**Goal of the exercise**
Give again, word for word, each line below starting at the one that contains "тормозного щита." and ending at the one that contains "I numeri della scuola".

**Extracted page text data**
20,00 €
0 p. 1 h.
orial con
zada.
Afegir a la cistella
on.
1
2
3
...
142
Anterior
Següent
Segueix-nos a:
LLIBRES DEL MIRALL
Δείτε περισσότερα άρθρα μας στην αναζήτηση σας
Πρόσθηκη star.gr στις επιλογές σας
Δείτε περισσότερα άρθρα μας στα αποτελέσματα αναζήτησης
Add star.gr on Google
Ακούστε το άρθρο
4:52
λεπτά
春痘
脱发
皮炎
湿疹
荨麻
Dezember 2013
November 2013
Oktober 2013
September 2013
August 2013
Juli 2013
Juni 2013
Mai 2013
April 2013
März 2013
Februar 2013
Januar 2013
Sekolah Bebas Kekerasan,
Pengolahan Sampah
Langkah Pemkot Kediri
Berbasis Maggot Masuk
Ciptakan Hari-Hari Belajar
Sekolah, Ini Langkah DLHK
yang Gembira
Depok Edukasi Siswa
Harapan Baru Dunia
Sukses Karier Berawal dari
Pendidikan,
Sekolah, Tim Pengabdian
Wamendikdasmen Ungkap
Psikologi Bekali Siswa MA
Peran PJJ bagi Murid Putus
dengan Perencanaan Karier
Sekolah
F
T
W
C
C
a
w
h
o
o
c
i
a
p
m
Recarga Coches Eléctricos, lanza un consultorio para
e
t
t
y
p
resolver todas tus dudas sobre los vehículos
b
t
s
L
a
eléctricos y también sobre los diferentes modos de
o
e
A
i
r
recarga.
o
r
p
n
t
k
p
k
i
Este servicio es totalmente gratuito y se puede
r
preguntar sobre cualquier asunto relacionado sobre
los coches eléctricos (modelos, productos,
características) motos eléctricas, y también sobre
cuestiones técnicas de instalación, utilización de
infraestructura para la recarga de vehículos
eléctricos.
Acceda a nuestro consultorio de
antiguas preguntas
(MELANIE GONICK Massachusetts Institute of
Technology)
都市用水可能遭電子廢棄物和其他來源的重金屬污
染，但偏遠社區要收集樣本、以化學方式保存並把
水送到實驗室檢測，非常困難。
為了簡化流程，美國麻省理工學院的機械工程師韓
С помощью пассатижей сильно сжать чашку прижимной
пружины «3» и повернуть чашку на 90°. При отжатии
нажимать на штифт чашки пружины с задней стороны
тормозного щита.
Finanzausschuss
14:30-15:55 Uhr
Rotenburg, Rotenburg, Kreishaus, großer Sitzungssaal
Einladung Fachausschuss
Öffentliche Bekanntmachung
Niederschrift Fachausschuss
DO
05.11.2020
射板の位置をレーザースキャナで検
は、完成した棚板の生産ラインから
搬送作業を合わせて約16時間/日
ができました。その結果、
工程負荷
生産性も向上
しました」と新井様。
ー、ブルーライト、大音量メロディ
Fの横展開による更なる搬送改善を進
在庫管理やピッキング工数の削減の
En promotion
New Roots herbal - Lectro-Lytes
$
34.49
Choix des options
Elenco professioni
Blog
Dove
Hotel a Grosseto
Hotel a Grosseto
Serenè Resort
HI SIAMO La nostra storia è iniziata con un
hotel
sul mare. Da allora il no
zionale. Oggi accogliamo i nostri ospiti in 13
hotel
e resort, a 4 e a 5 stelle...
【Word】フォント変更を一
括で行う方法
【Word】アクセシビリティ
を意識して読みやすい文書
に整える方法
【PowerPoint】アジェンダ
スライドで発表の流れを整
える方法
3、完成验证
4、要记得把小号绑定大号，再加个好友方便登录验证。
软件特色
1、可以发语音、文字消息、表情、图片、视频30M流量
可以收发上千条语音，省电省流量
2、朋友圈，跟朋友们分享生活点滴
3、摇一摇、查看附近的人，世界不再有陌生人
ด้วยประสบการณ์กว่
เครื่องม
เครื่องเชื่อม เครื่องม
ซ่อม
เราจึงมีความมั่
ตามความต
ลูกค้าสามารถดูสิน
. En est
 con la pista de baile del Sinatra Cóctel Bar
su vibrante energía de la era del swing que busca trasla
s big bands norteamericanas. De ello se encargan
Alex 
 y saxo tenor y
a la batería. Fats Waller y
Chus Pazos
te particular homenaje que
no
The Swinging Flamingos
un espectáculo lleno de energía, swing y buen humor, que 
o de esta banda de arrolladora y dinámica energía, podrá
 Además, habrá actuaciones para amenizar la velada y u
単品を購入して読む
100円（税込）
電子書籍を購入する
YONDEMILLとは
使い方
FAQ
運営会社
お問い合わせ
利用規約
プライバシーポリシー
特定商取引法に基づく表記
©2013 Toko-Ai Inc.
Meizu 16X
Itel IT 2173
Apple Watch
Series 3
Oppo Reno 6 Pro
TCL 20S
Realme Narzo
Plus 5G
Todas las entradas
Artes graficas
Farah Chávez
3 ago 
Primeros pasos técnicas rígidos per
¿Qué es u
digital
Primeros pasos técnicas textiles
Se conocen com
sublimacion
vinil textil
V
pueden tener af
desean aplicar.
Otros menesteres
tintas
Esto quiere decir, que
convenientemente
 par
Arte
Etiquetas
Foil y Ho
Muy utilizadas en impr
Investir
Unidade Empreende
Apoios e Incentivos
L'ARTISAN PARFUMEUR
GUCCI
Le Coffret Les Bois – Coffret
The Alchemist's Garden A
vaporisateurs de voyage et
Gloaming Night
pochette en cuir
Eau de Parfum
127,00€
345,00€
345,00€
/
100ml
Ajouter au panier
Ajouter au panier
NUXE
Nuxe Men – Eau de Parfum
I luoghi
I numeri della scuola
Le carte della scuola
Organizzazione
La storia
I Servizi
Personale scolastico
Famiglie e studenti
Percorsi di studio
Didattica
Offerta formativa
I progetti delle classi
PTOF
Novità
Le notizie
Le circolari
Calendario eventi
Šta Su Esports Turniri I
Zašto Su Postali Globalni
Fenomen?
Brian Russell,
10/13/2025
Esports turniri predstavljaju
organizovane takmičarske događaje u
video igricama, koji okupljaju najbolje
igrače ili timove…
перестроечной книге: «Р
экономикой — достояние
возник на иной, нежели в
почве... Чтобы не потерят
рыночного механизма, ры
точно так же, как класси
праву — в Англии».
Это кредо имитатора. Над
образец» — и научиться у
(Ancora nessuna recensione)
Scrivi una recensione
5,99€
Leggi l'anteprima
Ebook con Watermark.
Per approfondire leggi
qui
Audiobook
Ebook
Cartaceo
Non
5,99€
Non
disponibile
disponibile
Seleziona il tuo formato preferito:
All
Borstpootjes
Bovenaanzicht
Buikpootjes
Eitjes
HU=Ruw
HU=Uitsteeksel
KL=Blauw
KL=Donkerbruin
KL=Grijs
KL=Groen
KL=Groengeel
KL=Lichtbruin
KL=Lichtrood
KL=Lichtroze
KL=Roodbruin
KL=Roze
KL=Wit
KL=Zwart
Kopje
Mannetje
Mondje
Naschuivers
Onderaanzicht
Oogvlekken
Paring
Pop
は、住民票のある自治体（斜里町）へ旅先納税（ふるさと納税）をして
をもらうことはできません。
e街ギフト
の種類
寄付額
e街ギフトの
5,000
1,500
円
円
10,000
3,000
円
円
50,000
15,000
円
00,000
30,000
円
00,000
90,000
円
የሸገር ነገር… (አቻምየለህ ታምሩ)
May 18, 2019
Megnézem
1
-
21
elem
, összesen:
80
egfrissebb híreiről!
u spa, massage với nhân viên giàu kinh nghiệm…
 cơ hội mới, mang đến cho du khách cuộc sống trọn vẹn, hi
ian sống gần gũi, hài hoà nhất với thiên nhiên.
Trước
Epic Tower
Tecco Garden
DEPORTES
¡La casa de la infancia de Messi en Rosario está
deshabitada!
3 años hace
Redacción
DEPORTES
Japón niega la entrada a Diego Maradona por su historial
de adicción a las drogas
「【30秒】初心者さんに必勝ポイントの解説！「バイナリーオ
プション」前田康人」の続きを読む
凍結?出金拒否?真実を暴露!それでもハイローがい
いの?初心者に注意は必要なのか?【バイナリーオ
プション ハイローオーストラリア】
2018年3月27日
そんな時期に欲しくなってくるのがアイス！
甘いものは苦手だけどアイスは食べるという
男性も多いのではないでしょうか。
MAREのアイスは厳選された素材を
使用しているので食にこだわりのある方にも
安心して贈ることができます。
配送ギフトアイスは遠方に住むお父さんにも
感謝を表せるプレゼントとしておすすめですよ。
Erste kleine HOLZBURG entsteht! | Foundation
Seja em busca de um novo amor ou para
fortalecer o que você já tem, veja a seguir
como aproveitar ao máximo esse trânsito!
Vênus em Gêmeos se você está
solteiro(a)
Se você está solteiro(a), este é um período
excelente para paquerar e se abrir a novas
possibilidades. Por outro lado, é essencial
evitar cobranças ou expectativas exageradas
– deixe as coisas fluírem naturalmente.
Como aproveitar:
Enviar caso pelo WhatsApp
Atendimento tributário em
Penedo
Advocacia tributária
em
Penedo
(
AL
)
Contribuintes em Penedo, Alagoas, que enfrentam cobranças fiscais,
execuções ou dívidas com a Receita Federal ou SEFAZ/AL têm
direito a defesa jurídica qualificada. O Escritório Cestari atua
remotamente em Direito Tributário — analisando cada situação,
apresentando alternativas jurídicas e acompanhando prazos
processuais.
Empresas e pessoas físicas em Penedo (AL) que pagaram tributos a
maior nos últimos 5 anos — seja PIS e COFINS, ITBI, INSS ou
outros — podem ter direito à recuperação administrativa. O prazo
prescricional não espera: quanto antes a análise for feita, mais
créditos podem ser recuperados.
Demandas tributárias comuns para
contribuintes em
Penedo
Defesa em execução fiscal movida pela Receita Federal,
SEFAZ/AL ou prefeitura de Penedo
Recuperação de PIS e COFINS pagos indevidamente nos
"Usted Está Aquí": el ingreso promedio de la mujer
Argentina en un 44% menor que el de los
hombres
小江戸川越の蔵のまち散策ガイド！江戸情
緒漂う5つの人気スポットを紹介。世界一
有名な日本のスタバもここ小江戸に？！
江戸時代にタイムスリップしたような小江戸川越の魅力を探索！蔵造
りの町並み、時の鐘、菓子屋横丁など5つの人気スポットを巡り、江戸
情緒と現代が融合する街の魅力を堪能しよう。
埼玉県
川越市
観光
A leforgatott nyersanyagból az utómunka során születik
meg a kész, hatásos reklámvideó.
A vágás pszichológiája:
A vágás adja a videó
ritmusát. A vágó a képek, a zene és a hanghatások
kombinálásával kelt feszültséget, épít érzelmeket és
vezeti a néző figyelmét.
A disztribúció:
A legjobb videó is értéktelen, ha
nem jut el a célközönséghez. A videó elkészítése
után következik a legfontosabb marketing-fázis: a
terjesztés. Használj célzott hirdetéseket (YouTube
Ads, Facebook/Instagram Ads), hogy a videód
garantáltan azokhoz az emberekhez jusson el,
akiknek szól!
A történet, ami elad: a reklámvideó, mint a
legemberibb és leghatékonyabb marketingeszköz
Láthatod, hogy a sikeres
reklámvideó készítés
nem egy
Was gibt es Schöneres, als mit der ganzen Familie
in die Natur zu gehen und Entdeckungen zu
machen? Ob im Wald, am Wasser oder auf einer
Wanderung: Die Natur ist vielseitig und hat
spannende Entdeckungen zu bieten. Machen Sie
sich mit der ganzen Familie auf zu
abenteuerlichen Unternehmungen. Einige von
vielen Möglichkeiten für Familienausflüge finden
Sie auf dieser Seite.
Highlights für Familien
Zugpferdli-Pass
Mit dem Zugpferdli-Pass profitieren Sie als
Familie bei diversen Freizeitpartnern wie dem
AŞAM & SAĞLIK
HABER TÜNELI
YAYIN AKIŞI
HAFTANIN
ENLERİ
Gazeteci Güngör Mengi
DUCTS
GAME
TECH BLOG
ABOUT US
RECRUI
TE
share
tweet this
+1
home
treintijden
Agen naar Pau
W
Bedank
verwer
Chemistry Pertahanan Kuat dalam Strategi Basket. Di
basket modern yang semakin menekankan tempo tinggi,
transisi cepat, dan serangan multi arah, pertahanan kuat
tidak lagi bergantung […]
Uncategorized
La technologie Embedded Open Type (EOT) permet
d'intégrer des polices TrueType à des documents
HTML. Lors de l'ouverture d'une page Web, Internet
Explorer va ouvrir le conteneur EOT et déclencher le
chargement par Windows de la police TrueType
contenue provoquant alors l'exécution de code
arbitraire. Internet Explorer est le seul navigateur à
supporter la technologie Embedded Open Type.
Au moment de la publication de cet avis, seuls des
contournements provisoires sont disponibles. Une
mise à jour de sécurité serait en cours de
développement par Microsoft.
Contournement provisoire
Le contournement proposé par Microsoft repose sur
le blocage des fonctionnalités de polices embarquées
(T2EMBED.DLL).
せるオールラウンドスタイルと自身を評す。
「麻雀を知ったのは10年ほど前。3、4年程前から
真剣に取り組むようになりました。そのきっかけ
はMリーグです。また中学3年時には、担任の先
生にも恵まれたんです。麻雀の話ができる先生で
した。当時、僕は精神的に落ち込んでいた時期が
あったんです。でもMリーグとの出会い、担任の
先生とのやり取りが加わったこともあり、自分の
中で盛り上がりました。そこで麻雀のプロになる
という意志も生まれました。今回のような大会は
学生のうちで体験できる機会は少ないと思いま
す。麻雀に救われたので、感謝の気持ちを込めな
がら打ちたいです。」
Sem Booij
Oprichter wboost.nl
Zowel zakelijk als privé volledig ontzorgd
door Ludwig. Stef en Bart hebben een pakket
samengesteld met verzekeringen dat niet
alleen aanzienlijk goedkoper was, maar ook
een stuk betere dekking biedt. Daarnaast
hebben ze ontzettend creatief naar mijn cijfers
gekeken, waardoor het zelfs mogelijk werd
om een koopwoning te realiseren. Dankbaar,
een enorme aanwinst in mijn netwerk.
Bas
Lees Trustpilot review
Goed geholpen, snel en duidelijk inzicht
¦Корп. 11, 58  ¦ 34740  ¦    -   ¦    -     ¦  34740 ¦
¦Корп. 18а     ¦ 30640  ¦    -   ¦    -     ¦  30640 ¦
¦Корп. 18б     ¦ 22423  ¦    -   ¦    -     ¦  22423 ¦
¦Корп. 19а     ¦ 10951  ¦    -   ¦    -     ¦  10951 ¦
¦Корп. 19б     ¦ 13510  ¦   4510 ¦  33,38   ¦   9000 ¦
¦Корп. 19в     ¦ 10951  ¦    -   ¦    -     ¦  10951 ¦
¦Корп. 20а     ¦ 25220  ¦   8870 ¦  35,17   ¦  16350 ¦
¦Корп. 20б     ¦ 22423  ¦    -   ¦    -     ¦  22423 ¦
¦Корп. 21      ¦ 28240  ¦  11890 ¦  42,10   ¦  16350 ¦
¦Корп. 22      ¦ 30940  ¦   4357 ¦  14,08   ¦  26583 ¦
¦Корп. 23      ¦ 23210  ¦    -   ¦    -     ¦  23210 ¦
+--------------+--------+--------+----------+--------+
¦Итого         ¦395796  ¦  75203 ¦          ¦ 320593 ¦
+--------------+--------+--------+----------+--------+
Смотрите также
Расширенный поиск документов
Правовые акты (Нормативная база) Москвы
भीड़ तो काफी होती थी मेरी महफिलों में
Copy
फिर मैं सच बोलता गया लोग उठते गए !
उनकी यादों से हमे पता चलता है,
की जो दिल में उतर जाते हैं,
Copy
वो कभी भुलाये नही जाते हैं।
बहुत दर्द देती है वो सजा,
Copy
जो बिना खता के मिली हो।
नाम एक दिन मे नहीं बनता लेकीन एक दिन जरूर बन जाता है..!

**Solved exercise**
тормозного щита.
Finanzausschuss
14:30-15:55 Uhr
Rotenburg, Rotenburg, Kreishaus, großer Sitzungssaal
Einladung Fachausschuss
Öffentliche Bekanntmachung
Niederschrift Fachausschuss
DO
05.11.2020
射板の位置をレーザースキャナで検
は、完成した棚板の生産ラインから
搬送作業を合わせて約16時間/日
ができました。その結果、
工程負荷
生産性も向上
しました」と新井様。
ー、ブルーライト、大音量メロディ
Fの横展開による更なる搬送改善を進
在庫管理やピッキング工数の削減の
En promotion
New Roots herbal - Lectro-Lytes
$
34.49
Choix des options
Elenco professioni
Blog
Dove
Hotel a Grosseto
Hotel a Grosseto
Serenè Resort
HI SIAMO La nostra storia è iniziata con un
hotel
sul mare. Da allora il no
zionale. Oggi accogliamo i nostri ospiti in 13
hotel
e resort, a 4 e a 5 stelle...
【Word】フォント変更を一
括で行う方法
【Word】アクセシビリティ
を意識して読みやすい文書
に整える方法
【PowerPoint】アジェンダ
スライドで発表の流れを整
える方法
3、完成验证
4、要记得把小号绑定大号，再加个好友方便登录验证。
软件特色
1、可以发语音、文字消息、表情、图片、视频30M流量
可以收发上千条语音，省电省流量
2、朋友圈，跟朋友们分享生活点滴
3、摇一摇、查看附近的人，世界不再有陌生人
ด้วยประสบการณ์กว่
เครื่องม
เครื่องเชื่อม เครื่องม
ซ่อม
เราจึงมีความมั่
ตามความต
ลูกค้าสามารถดูสิน
. En est
 con la pista de baile del Sinatra Cóctel Bar
su vibrante energía de la era del swing que busca trasla
s big bands norteamericanas. De ello se encargan
Alex 
 y saxo tenor y
a la batería. Fats Waller y
Chus Pazos
te particular homenaje que
no
The Swinging Flamingos
un espectáculo lleno de energía, swing y buen humor, que 
o de esta banda de arrolladora y dinámica energía, podrá
 Además, habrá actuaciones para amenizar la velada y u
単品を購入して読む
100円（税込）
電子書籍を購入する
YONDEMILLとは
使い方
FAQ
運営会社
お問い合わせ
利用規約
プライバシーポリシー
特定商取引法に基づく表記
©2013 Toko-Ai Inc.
Meizu 16X
Itel IT 2173
Apple Watch
Series 3
Oppo Reno 6 Pro
TCL 20S
Realme Narzo
Plus 5G
Todas las entradas
Artes graficas
Farah Chávez
3 ago 
Primeros pasos técnicas rígidos per
¿Qué es u
digital
Primeros pasos técnicas textiles
Se conocen com
sublimacion
vinil textil
V
pueden tener af
desean aplicar.
Otros menesteres
tintas
Esto quiere decir, que
convenientemente
 par
Arte
Etiquetas
Foil y Ho
Muy utilizadas en impr
Investir
Unidade Empreende
Apoios e Incentivos
L'ARTISAN PARFUMEUR
GUCCI
Le Coffret Les Bois – Coffret
The Alchemist's Garden A
vaporisateurs de voyage et
Gloaming Night
pochette en cuir
Eau de Parfum
127,00€
345,00€
345,00€
/
100ml
Ajouter au panier
Ajouter au panier
NUXE
Nuxe Men – Eau de Parfum
I luoghi
I numeri della scuola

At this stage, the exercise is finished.